▸ **DATASET RECORDS**:
▬▬▬

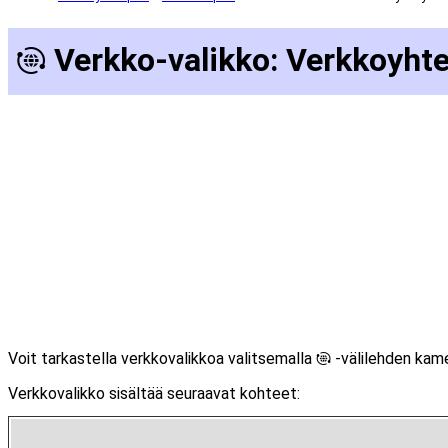
Verkko-valikko: Verkkoyht
F
Voit tarkastella verkkovalikkoa valitsemalla
-välilehden kame
F
Verkkovalikko sisältää seuraavat kohteet:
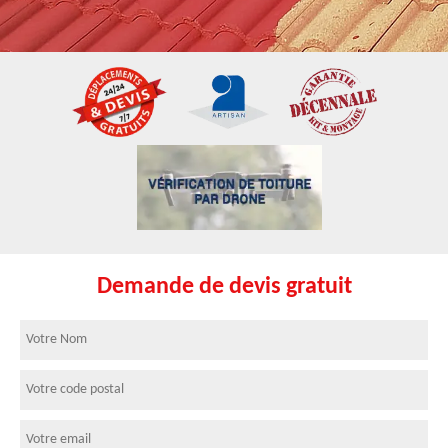
Demande de devis gratuit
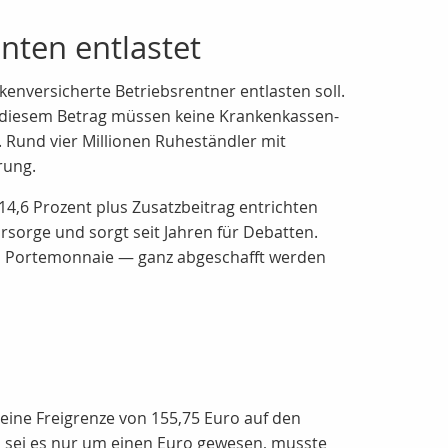
nten entlastet
enversicherte Betriebsrentner entlasten soll.
zu diesem Betrag müssen keine Krankenkassen-
. Rund vier Millionen Ruheständler mit
rung.
14,6 Prozent plus Zusatzbeitrag entrichten
rsorge und sorgt seit Jahren für Debatten.
im Portemonnaie — ganz abgeschafft werden
s eine Freigrenze von 155,75 Euro auf den
d sei es nur um einen Euro gewesen, musste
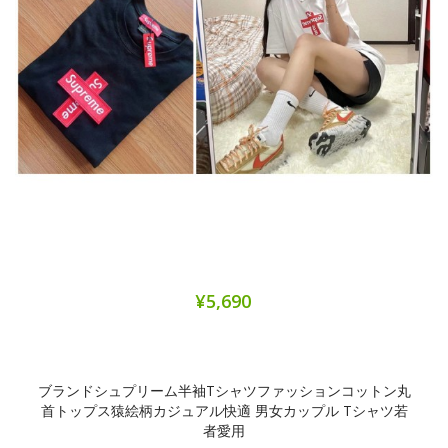
¥5,690
ブランドシュプリーム半袖tシャツファッションコットン丸
首トップス猿絵柄カジュアル快適 男女カップル Tシャツ若
者愛用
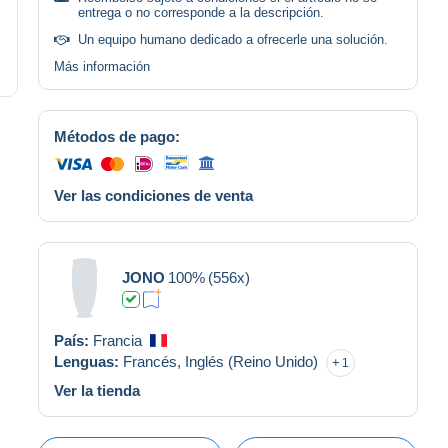
entrega o no corresponde a la descripción.
Un equipo humano dedicado a ofrecerle una solución.
Más información
Métodos de pago:
Ver las condiciones de venta
JONO
100%
(556x)
País:
Francia
Lenguas:
Francés,
Inglés (Reino Unido)
1
Ver la tienda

▬▬▬

▸ **EXERCISE DETAILS**:
Set down all of the entries precisely and keep the pictures out of the copy.

▸ **ANSWER BELOW**:
Verkko-valikko: Verkkoyht
F
Voit tarkastella verkkovalikkoa valitsemalla
-välilehden kame
F
Verkkovalikko sisältää seuraavat kohteet:
Demande de devis gratuit
nten entlastet
enversicherte Betriebsrentner entlasten soll.
zu diesem Betrag müssen keine Krankenkassen-
. Rund vier Millionen Ruheständler mit
rung.
14,6 Prozent plus Zusatzbeitrag entrichten
rsorge und sorgt seit Jahren für Debatten.
im Portemonnaie — ganz abgeschafft werden
s eine Freigrenze von 155,75 Euro auf den
d sei es nur um einen Euro gewesen, musste
¥5,690
ブランドシュプリーム半袖tシャツファッションコットン丸
首トップス猿絵柄カジュアル快適 男女カップル Tシャツ若
者愛用
entrega o no corresponde a la descripción.
Un equipo humano dedicado a ofrecerle una solución.
Más información
Métodos de pago:
Ver las condiciones de venta
JONO
100%
(556x)
País:
Francia
Lenguas:
Francés,
Inglés (Reino Unido)
1
Ver la tienda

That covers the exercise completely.